シネマ一刀両断

面白い映画は手放しに褒めちぎり、くだらない映画はメタメタにけなす! 歯に衣着せぬハートフル本音映画評!

映画好きが一生され続ける質問TOP10

映画好きが一生され続ける質問TOP10を大胆に発表。

※この記事の所要時間は約15分です!

クソみたいに長いわりには無利益な内容なので読んだフリだけしてくれても一向に構いません。

それじゃあ、レッツゴー!

 

 

映画好きが人から映画の話を振られると、決まってこの10個の内のどれかが飛んでくる。

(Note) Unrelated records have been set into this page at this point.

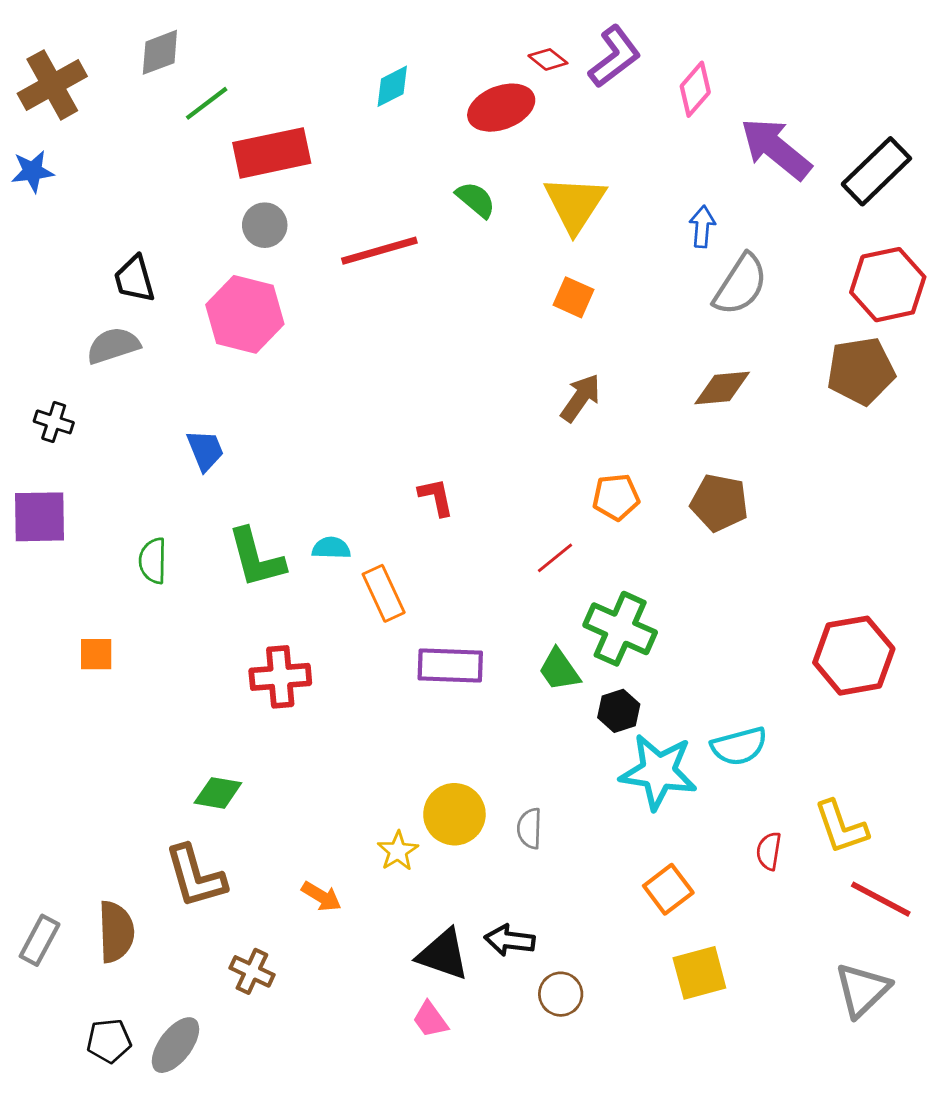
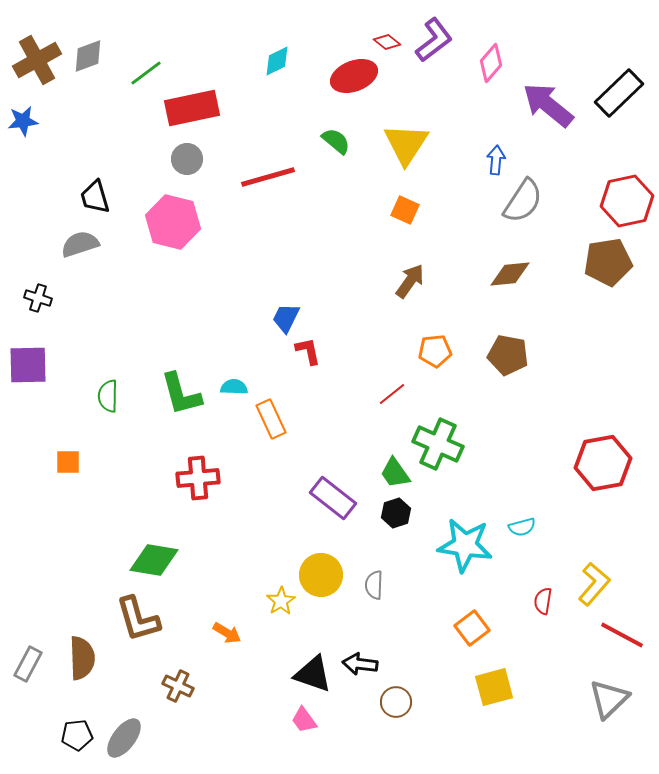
gray diamond: (160, 52) -> (88, 56), moved
black rectangle: (876, 171) -> (619, 93), moved
blue trapezoid: (205, 450) -> (286, 318), moved, turned -132
purple rectangle: (450, 666) -> (333, 498), moved, turned 36
black hexagon: (619, 711) -> (396, 513), moved
cyan semicircle: (739, 746) -> (522, 527), size x0.7
green diamond: (218, 793) -> (154, 560), size x1.4
yellow L-shape: (841, 827) -> (594, 584), turned -120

少なくとも「好きなレイティングはなんですか?」「あー、PG-13ですね」みたいな会話がなされることもなければ、「フィルム派ですか? デジタル派ですか?」と訊かれることもない。

「好きな画面アスペクト比はスタンダードですか、ビスタですか、シネスコですか?」と訊かれることもないだろうし、「ビッグ6(ワーナー、ソニー、ユニバーサル、パラマウント20世紀フォックス、ディズニー)の中でいちばん好きな映画会社はどこですか?」と訊いてくる奴がいるとすれば、そいつは映画会社の手先に違いない。


いわんや、だしぬけにジョン・フォードを見るときは馬や人間を見ますか? それとも雲の形を見ますか?と訊いてくる奴がいれば、それは恐るべきシネフィルなので逃げた方がよい。

 

本日は、とかく回答に困りがちなこのTOP10の質問に対する僕なりの回答を一方的に公表します。

 

質問①好きな映画はなんですか?

 

曖昧模糊の極致みたいな質問である。

この質問をされるたびに、私なんかは「8 1/2も好きだし狼たちの午後も好きだしなぁ。うわぁ、なんて答えよう…。映画に対する溢れんばかりの気持ちが喉に詰まって出てこない」などと大パニックに陥った挙句、もうむりだ、好きな映画なんて一問一答でおいそれと説明できるものではないと悟り、「黙秘権を行使します」と言って容疑者みたいに押し黙ってしまう。

なぜこんなことになるのかと言えば無理に映画のタイトルを挙げようとするからだ。

べつにピンポイントで生涯ベスト映画を訊かれてるわけではないのだから、この質問には理想の異性像を訊かれたときのようにざっくりしたタイプを答えるのがよいでしょう。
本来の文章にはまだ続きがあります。